- **Source data**:
---

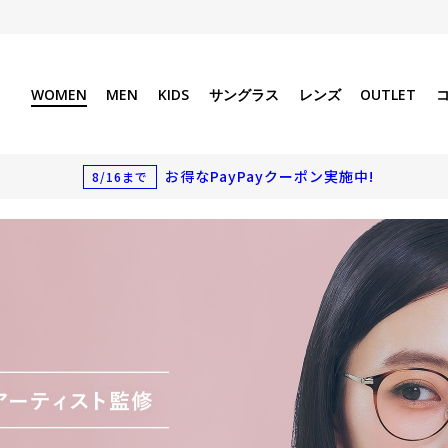
WOMEN
MEN
KIDS
サングラス
レンズ
OUTLET
お得なPayPayクーポン実施中!
8/16まで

---

- **What this task involves**: Output nothing but the records, word for word, and none of their pictures.

- **Answer section**:
WOMEN
MEN
KIDS
サングラス
レンズ
OUTLET
お得なPayPayクーポン実施中!
8/16まで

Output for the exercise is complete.